Given the SEC’s track record of failing to actually protect the public, this does not bode well for blockchain technology. The agency is likely to apply a heavy-handed approach that favors large financial institutions and discourages small innovators from any use of blockchain technology.
However, both agency heads, with their focus on using bitcoin, missed the real opportunity to protect the public – blockchain.
Creative Investment Research launched a survey to collect opinions on the most appropriate applications for blockchain technology. The survey was posted to blockchain software mailing lists, like the one for Hyperledger, which describes itself as “an open-source collaborative effort created to advance cross-industry blockchain technologies.” We also posted the survey to various blockchain-related MeetUp, LinkedIn and Facebook groups on Jan. 19.
The response was very good, resulting in an appropriate, statistically significant sample and results. By statistically significant, we mean that survey answers probably cannot, at the 95 percent level, be attributed to chance. The survey recently closed.

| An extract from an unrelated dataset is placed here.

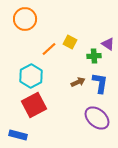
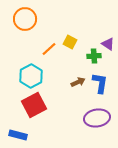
purple ellipse: rotated 50 degrees counterclockwise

We will be releasing additional insight from the survey over the next few days, but the results are clear. Most blockchain developers and aficionados, according to our survey, do not believe cryptocurrency is the “killer app” for blockchain.
In answering the question “what are the most appropriate applications for blockchain technology?”, survey respondents selected “establishing and safeguarding digital identity” and “establishing ownership rights” as the two top uses. Using blockchain for digital currency fell in the bottom half of appropriate uses.
Markets will, as they always do, figure out a way around any restrictions you throw at them. We continue to believe that the nature of blockchain is such that this technology, not regulators, will win in the long term.
We have long believed that capital market regulators in other regions of the world will, at some point, enhance their ability to access capital using internet-based tools. Thus, the competitive advantage with respect to capital access is available to any country with significant economic potential and a modest communications infrastructure.
William Michael Cunningham is founder of Creative Investment Research, a Washington-based firm specializing in impact investing research.